Page 85
He’d laughed, that Felix, but he’d meant it seriously.
Otto suddenly stood on the brakes and downshifted.
Kappler jerked his head to look forward. He saw that a herd of forty or more goats blocked the road. A farmer carrying a long wooden staff was trying, and failing, to hurry them across.
“Sorry,” Otto said, then tapped the horn.
The honking caused the animals to run in circles and around the car.
“I’d suggest just running them over,” Kappler said, “but I don’t think this flimsy little car is much of a match against even those small animals. And we don’t want to be stuck out here.”
Jesus! Kappler thought. Stuck out here indeed.
My family’s very existence is at grave risk and I’m stuck in a joke of a vehicle surrounded by a damn herd of crazed goats?
Otto hit the horn again, impatiently revving the engine.
This time the farmer prodded at the animals with his staff and after a moment managed to part the herd.

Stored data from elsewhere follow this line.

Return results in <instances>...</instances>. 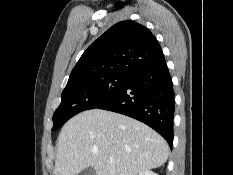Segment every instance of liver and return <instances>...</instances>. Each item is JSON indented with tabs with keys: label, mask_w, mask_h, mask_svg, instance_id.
I'll return each instance as SVG.
<instances>
[{
	"label": "liver",
	"mask_w": 233,
	"mask_h": 175,
	"mask_svg": "<svg viewBox=\"0 0 233 175\" xmlns=\"http://www.w3.org/2000/svg\"><path fill=\"white\" fill-rule=\"evenodd\" d=\"M167 142L146 124L101 109L72 117L58 137L55 175H77L93 167L96 175H137L162 166ZM113 158L114 162L109 163Z\"/></svg>",
	"instance_id": "obj_1"
}]
</instances>
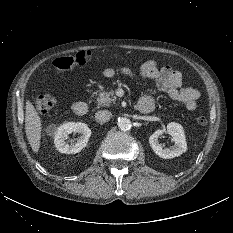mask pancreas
Wrapping results in <instances>:
<instances>
[{
  "instance_id": "obj_1",
  "label": "pancreas",
  "mask_w": 233,
  "mask_h": 233,
  "mask_svg": "<svg viewBox=\"0 0 233 233\" xmlns=\"http://www.w3.org/2000/svg\"><path fill=\"white\" fill-rule=\"evenodd\" d=\"M116 96L114 95V91H103L97 97V102L99 107H109L112 103H115Z\"/></svg>"
}]
</instances>
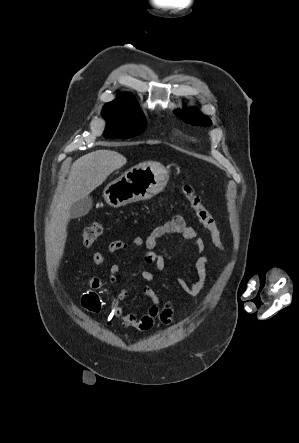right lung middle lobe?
<instances>
[{"label":"right lung middle lobe","instance_id":"right-lung-middle-lobe-1","mask_svg":"<svg viewBox=\"0 0 299 443\" xmlns=\"http://www.w3.org/2000/svg\"><path fill=\"white\" fill-rule=\"evenodd\" d=\"M102 116L107 120L103 136L128 139L141 134L146 126V119L139 108L119 104H106Z\"/></svg>","mask_w":299,"mask_h":443}]
</instances>
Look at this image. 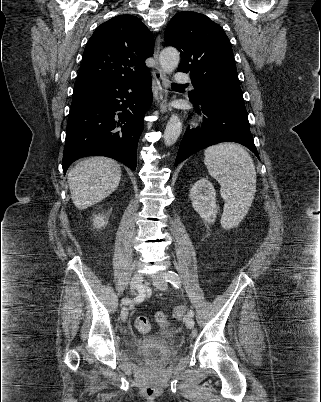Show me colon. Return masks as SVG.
Listing matches in <instances>:
<instances>
[{"label": "colon", "instance_id": "1", "mask_svg": "<svg viewBox=\"0 0 321 402\" xmlns=\"http://www.w3.org/2000/svg\"><path fill=\"white\" fill-rule=\"evenodd\" d=\"M185 308L183 306H178L173 310V318L181 319L184 316ZM159 320H165V315H158ZM135 328L140 333H147L151 329V323L149 319L145 316H139L134 321Z\"/></svg>", "mask_w": 321, "mask_h": 402}]
</instances>
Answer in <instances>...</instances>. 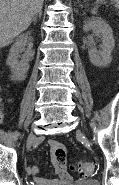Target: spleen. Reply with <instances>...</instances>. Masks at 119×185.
I'll return each mask as SVG.
<instances>
[{
  "label": "spleen",
  "instance_id": "1",
  "mask_svg": "<svg viewBox=\"0 0 119 185\" xmlns=\"http://www.w3.org/2000/svg\"><path fill=\"white\" fill-rule=\"evenodd\" d=\"M116 3V7L119 9V0H113Z\"/></svg>",
  "mask_w": 119,
  "mask_h": 185
}]
</instances>
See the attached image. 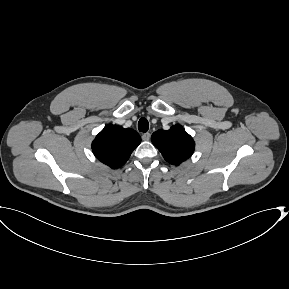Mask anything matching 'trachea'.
Here are the masks:
<instances>
[{
  "mask_svg": "<svg viewBox=\"0 0 289 289\" xmlns=\"http://www.w3.org/2000/svg\"><path fill=\"white\" fill-rule=\"evenodd\" d=\"M138 129L140 132H147L149 129V123L146 118H141L138 122Z\"/></svg>",
  "mask_w": 289,
  "mask_h": 289,
  "instance_id": "1",
  "label": "trachea"
}]
</instances>
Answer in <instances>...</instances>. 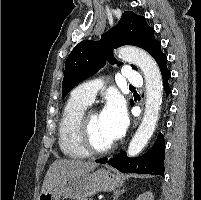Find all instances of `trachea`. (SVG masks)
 <instances>
[{"instance_id": "obj_1", "label": "trachea", "mask_w": 201, "mask_h": 200, "mask_svg": "<svg viewBox=\"0 0 201 200\" xmlns=\"http://www.w3.org/2000/svg\"><path fill=\"white\" fill-rule=\"evenodd\" d=\"M129 87H130V88H133V89H135V87H134V86H131V85H130Z\"/></svg>"}]
</instances>
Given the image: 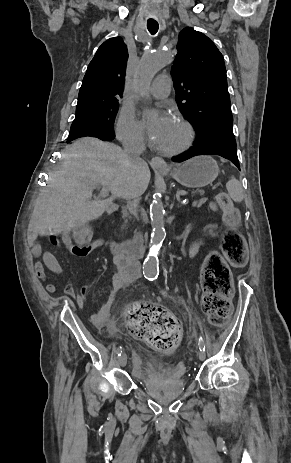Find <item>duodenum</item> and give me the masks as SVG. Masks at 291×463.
<instances>
[{
  "label": "duodenum",
  "instance_id": "1",
  "mask_svg": "<svg viewBox=\"0 0 291 463\" xmlns=\"http://www.w3.org/2000/svg\"><path fill=\"white\" fill-rule=\"evenodd\" d=\"M106 209L110 215H115L119 206L115 203L107 205ZM142 234H136L133 238L125 241H115L110 240V249L114 255H127L135 258H140L142 256Z\"/></svg>",
  "mask_w": 291,
  "mask_h": 463
}]
</instances>
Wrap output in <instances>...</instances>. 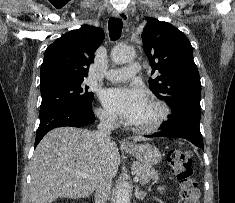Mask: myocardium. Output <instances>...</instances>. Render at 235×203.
Masks as SVG:
<instances>
[{
	"mask_svg": "<svg viewBox=\"0 0 235 203\" xmlns=\"http://www.w3.org/2000/svg\"><path fill=\"white\" fill-rule=\"evenodd\" d=\"M147 103L155 106L158 110L157 117L148 124H131V127L134 131L139 133H153L158 131L168 120L170 116L169 106L159 99H149Z\"/></svg>",
	"mask_w": 235,
	"mask_h": 203,
	"instance_id": "obj_1",
	"label": "myocardium"
}]
</instances>
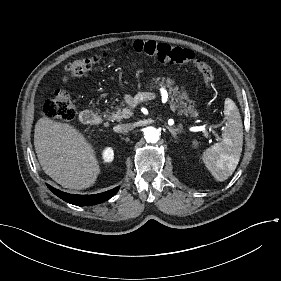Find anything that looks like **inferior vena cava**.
<instances>
[{
    "instance_id": "1",
    "label": "inferior vena cava",
    "mask_w": 281,
    "mask_h": 281,
    "mask_svg": "<svg viewBox=\"0 0 281 281\" xmlns=\"http://www.w3.org/2000/svg\"><path fill=\"white\" fill-rule=\"evenodd\" d=\"M123 130L128 131V127H124Z\"/></svg>"
}]
</instances>
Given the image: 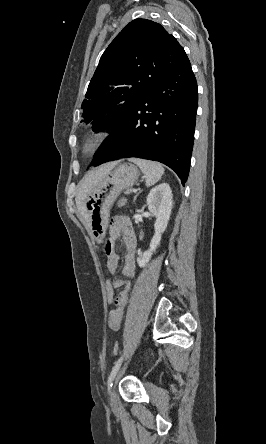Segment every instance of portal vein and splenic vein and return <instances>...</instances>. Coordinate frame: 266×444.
<instances>
[{"label": "portal vein and splenic vein", "instance_id": "1", "mask_svg": "<svg viewBox=\"0 0 266 444\" xmlns=\"http://www.w3.org/2000/svg\"><path fill=\"white\" fill-rule=\"evenodd\" d=\"M133 192L136 193V192H137V189H134Z\"/></svg>", "mask_w": 266, "mask_h": 444}]
</instances>
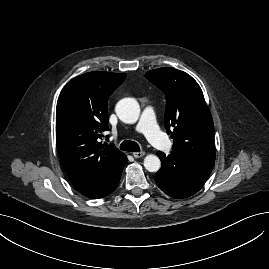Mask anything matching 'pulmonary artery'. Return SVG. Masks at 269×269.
<instances>
[{
  "mask_svg": "<svg viewBox=\"0 0 269 269\" xmlns=\"http://www.w3.org/2000/svg\"><path fill=\"white\" fill-rule=\"evenodd\" d=\"M135 129L156 148L161 150L172 148V142L167 139L156 123L155 111L152 107L144 108Z\"/></svg>",
  "mask_w": 269,
  "mask_h": 269,
  "instance_id": "pulmonary-artery-1",
  "label": "pulmonary artery"
}]
</instances>
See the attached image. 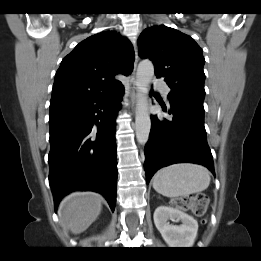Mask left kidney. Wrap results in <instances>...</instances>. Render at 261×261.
<instances>
[{"label": "left kidney", "mask_w": 261, "mask_h": 261, "mask_svg": "<svg viewBox=\"0 0 261 261\" xmlns=\"http://www.w3.org/2000/svg\"><path fill=\"white\" fill-rule=\"evenodd\" d=\"M154 223L169 247L188 248L192 247L198 231L197 221L185 212L168 207L159 206L154 212ZM181 221L182 224L170 225L168 220Z\"/></svg>", "instance_id": "5707ae66"}]
</instances>
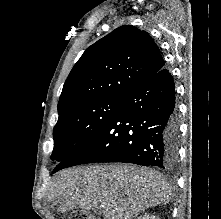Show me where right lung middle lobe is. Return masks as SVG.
<instances>
[{
  "label": "right lung middle lobe",
  "mask_w": 221,
  "mask_h": 219,
  "mask_svg": "<svg viewBox=\"0 0 221 219\" xmlns=\"http://www.w3.org/2000/svg\"><path fill=\"white\" fill-rule=\"evenodd\" d=\"M121 99H96L62 113L53 129L51 160L61 163L86 146L110 119Z\"/></svg>",
  "instance_id": "dd1d6c3e"
}]
</instances>
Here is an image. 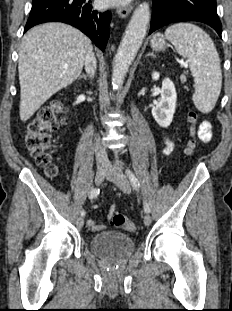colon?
Returning <instances> with one entry per match:
<instances>
[{
	"label": "colon",
	"instance_id": "colon-1",
	"mask_svg": "<svg viewBox=\"0 0 232 311\" xmlns=\"http://www.w3.org/2000/svg\"><path fill=\"white\" fill-rule=\"evenodd\" d=\"M60 111V101H54L49 105L42 107L37 115L28 123L24 136L27 150L34 157L36 162L44 167L48 176H56L58 173L57 167L52 161L49 147L51 144V133L55 132L60 126L58 116ZM187 119L190 124L189 134L191 137L187 151L191 152L197 143V113L190 111ZM112 223L115 227L129 232L137 231L136 224L119 213L112 215Z\"/></svg>",
	"mask_w": 232,
	"mask_h": 311
}]
</instances>
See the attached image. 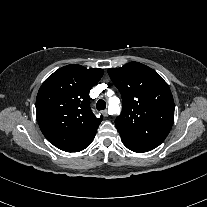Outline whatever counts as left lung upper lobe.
<instances>
[{
    "label": "left lung upper lobe",
    "mask_w": 207,
    "mask_h": 207,
    "mask_svg": "<svg viewBox=\"0 0 207 207\" xmlns=\"http://www.w3.org/2000/svg\"><path fill=\"white\" fill-rule=\"evenodd\" d=\"M108 74L123 100L121 115L115 121L121 138L159 146L174 120V101L167 83L153 69L138 62L110 68Z\"/></svg>",
    "instance_id": "left-lung-upper-lobe-1"
}]
</instances>
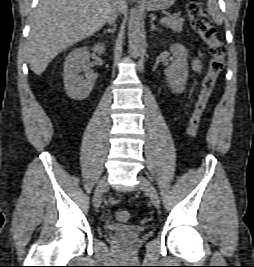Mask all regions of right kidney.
<instances>
[{
  "label": "right kidney",
  "instance_id": "1",
  "mask_svg": "<svg viewBox=\"0 0 254 267\" xmlns=\"http://www.w3.org/2000/svg\"><path fill=\"white\" fill-rule=\"evenodd\" d=\"M92 50L102 54L105 51L103 43H98ZM90 51L87 47L73 50L65 58L64 62V89L66 94L73 100H84L91 93L96 75L90 69ZM83 72V75H79Z\"/></svg>",
  "mask_w": 254,
  "mask_h": 267
}]
</instances>
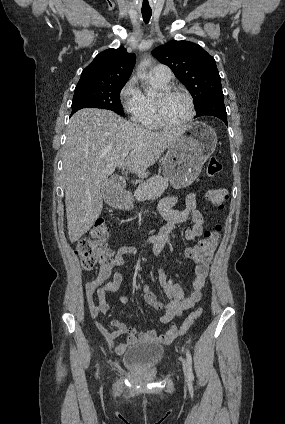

Otto shot through the gap.
Okay, think, Oskar. Think!
Getting back to those “extraordinary actions” . . . what am I supposed to do with Mother and Anna? Do I try to get back to Berlin now? Try to prepare them for whatever happens next?
No. Father wrote “if something should happen to me, you will need to take your own extraordinary actions.”
And in that case I would be approached by a powerful man, someone who was involved with the family enterprises that Hitler cannot touch.
I wonder if Hitler even knows about them?
I’ve known about them, known they exist—I even remember Father going to Argentina with Thyssen—but never knew details of exactly what we have there in South America and in the United States.
Father always said that he would tell me “in due time.”
And—ach du lieber Gott!—what a “due time” it is!
He shook his head.
I never thought that those properties would one day “constitute the family’s entire wealth.” It certainly appears to have been a brilliant business strategy, particularly in light of Hitler stealing all we have in Germany.
Yet Thyssen did the same—and it’s all utterly worthless to him locked up in a konzentrationslager.
And what the hell will I do if the same happens to Father?
And what if the bastards decide “like father, like son” and throw me in, too, for good measure?
Father writing that he prayed the war will soon end, and that we will soon be together as a family—that read like his last words. Ones in vain, especially considering he said those secret, dangerous tasks that God chose “may not end well for me.”
So, what to do? I’m just supposed to wait? For what? And for how long?
That Beck said he thought it was “going to get very interesting very quickly.”
Does he know something?
Kappler felt his heart race. And he suddenly realized he had no idea how long he’d been holding his breath, and now found himself making rapid, shallow breaths.
He could hear his father’s voice: “Calm down, Karlchen!”